Mais les temps changent. Le prêtre roturier redresse la tête. Il n’est plus disposé à supporter avec la même docilité que la naissance seule décide de la place dans la hiérarchie ecclésiastique. L’orgueil des évêques lui est devenu intolérable : « Aux yeux de plusieurs, s’indigne l’Adresse aux curés, le sacerdoce n’est plus un titre suffisant pour être admis à leur table. A peine un ecclésiastique du Tiers Etat a-t-il la permission de s’asseoir en leur présence… comme si saint Pierre et les apôtres eussent été appelés à l’apostolat à raison de leur noblesse. »
Après le rang social, l’immense disparité des revenus accentue encore cette distance. Que peut-il y avoir de commun entre un prélat comme l’évêque de Strasbourg, riche d’un revenu de 50 000 livres, et le curé d’une paroisse pauvre, réduit à la portion congrue, qui n’a parfois que 300 livres de rente pour subsister ? Mais, en prenant conscience de leur force, les humbles prêtres ont mieux compris l’importance de leur fonction et son utilité : ne sont-ils pas les véritables ouvriers de l’Eglise, tandis que le reste du clergé vit dans le luxe sans lever le petit doigt ? Dans bien des cahiers, on retrouvera la même exaspération devant le parasitisme du haut clergé, et, surtout, de l’évêque du diocèse, véritable « hiérarque postiche, comme le surnomme un curé, ronflant sur la laine du troupeau que le pauvre curé va paissant et dont il ne lui laisse que la crotte et le suint ».
Devant cette révolte qui monte et va secouer les chambres du clergé, maint évêque reculera, effrayé, incapable pourtant d’y répondre, sinon par une surprise douloureuse ou une incompréhension hautaine. Les séances de travail se révéleront houleuses, et les ecclésiastiques de haut rang seront souvent violemment pris à partie par les prêtres roturiers, qui, désormais, ne reculent devant rien. A Digne, un curé ose couper la parole à son évêque et l’appeler simplement « monsieur ». A Evreux, les curés crient comme dans une place publique et, sous prétexte que tout le monde est égal, s’emparent des premières places et renvoient tous les autres derrière eux. Dûment canalisée par les syndicats de curés, cette colère roturière va prendre, dans les cahiers de doléances, la forme de deux revendications privilégiées : d’une part, une mise en question de la hiérarchie ecclésiastique, de ses pouvoirs et de ses privilèges, d’autre part, l’exigence d’une répartition plus équitable des richesses de l’Église et d’une amélioration des conditions de vie du bas clergé.

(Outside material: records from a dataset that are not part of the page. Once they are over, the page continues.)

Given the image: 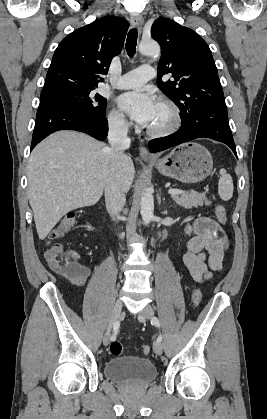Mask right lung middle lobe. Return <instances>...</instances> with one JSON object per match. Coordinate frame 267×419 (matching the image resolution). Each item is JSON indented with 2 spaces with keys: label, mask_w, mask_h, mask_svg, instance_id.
<instances>
[{
  "label": "right lung middle lobe",
  "mask_w": 267,
  "mask_h": 419,
  "mask_svg": "<svg viewBox=\"0 0 267 419\" xmlns=\"http://www.w3.org/2000/svg\"><path fill=\"white\" fill-rule=\"evenodd\" d=\"M94 88L66 87L41 93L40 99H52L64 103L91 117L105 115L107 100L95 93Z\"/></svg>",
  "instance_id": "1"
}]
</instances>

Curé, un métier de traîne-misère en 1789

les curés, en 1789, protestent contre la vie fastueuse menée par le haut clergé

Face aux prérogatives que le haut clergé s’est adjugées et qu’il entend bien, de son côté, défendre avec âpreté, les curés réclament que le talent, le mérite, l’âge et non plus seulement la naissance permettent l’accès aux grandes dignités ecclésiastiques. Certains même n’hésitent pas à réclamer l’élection des évêques et des vicaires généraux, la réduction de leurs pouvoirs et la suppression, en particulier, de la justice épiscopale, qui, étant juge et partie, ne peut garantir l’impartialité nécessaire. En revanche, ils exigent que l’évêque accomplisse mieux ses devoirs ; qu’il soit tenu de résider dans son diocèse et de convoquer régulièrement des synodes.
Après le partage des pouvoirs, celui des biens est réclamé avec insistance. Presque partout, les curés protestent contre la vie fastueuse menée par le haut clergé et demandent, d’abord, que les bénéfices ne puissent plus être cumulés sur une seule et même tête. Même s’ils ne sont pas tous dans la gêne, ils estiment que leurs sources de revenu sont insuffisantes. Ils considèrent que le prélèvement de la dîme, très impopulaire auprès du public, est contraire à la dignité de leur fonction sacerdotale et les expose à mille contestations auprès de leurs ouailles. Certains curés envisagent sa suppression, ou, tout au moins, son réaménagement tant dans sa quotité que dans la distribution de ses revenus. Enfin, les cahiers demandent souvent l’institution d’une retraite pour les prêtres âgés devenus incapables d’exercer leur ministère et trop souvent menacés de finir leurs jours dans une affreuse misère.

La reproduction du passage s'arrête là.